Many users — especially those with large national or global footprints — are actively seeking to reduce their carbon emissions, and their industrial real estate is a prime opportunity to achieve those goals. Fleet, forklift and personal vehicle electrification will require more onsite power and the installation of electric vehicle charging stations. The power needs per building are likely to increase, putting power at more of a premium as time goes on. How power is distributed on a development site will be a crucial decision early in the planning process.
An environmentally friendly option for industrial users may come from a surprising source: the struggling office market. Some developers are using the opportunity to bring more sustainable industrial development to Chicago via adaptive reuse of obsolete office buildings. For office properties sitting on large enough sites, a conversion to industrial use could help bring languishing properties to a new highest and best use while also helping to reduce carbon emissions.

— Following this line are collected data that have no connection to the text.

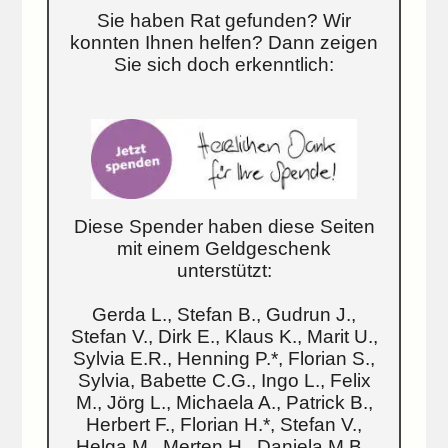
Sie haben Rat gefunden? Wir
konnten Ihnen helfen? Dann zeigen
Sie sich doch erkenntlich:
Diese Spender haben diese Seiten
mit einem Geldgeschenk
unterstützt:
Gerda L., Stefan B., Gudrun J.,
Stefan V., Dirk E., Klaus K., Marit U.,
Sylvia E.R., Henning P.*, Florian S.,
Sylvia, Babette C.G., Ingo L., Felix
M., Jörg L., Michaela A., Patrick B.,
Herbert F., Florian H.*, Stefan V.,
Helga M., Merten H., Daniela M.B.,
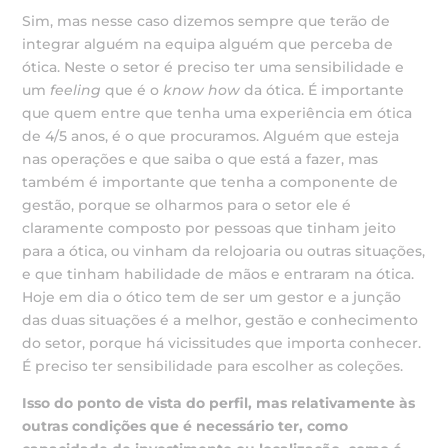
Sim, mas nesse caso dizemos sempre que terão de
integrar alguém na equipa alguém que perceba de
ótica. Neste o setor é preciso ter uma sensibilidade e
um
feeling
que é o
know how
da ótica. É importante
que quem entre que tenha uma experiência em ótica
de 4/5 anos, é o que procuramos. Alguém que esteja
nas operações e que saiba o que está a fazer, mas
também é importante que tenha a componente de
gestão, porque se olharmos para o setor ele é
claramente composto por pessoas que tinham jeito
para a ótica, ou vinham da relojoaria ou outras situações,
e que tinham habilidade de mãos e entraram na ótica.
Hoje em dia o ótico tem de ser um gestor e a junção
das duas situações é a melhor, gestão e conhecimento
do setor, porque há vicissitudes que importa conhecer.
É preciso ter sensibilidade para escolher as coleções.
Isso do ponto de vista do perfil, mas relativamente às
outras
condições que é necessário ter, como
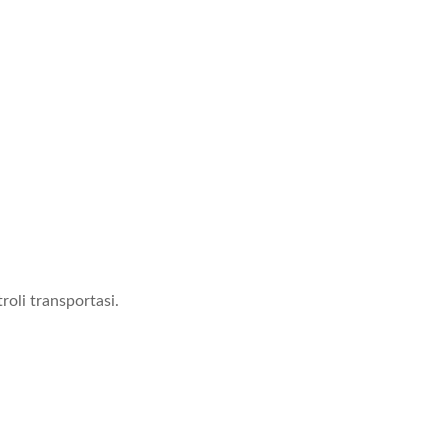
roli transportasi.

The conversions of well-known office properties in the Chicago area include Atrium Corporate Center in Rolling Meadows and the massive 232-acre Allstate campus in Glenview. The developers of these projects, Brennan Investment Group and Dermody Properties, respectively, are planning to introduce significant green building practices into the projects.
Steady and stable
As we move into the second half of the year, we will be keeping a watchful eye on these developments along with the Chicago industrial market’s bellwether market statistics.
Rental rates and other market fundamentals will return to more historical norms after the whiplash-inducing changes of the past few years. Developers will be weighing carry costs versus subdividing to meet demand. The 77 speculative projects currently under construction will bring 23.6 million square feet of deliveries in the second half of the year and will result in an additional vacancy rate increase at that time.
While demand has slowed somewhat and the vacancy rate has ticked up, our diagnosis for Chicago is steady and stable.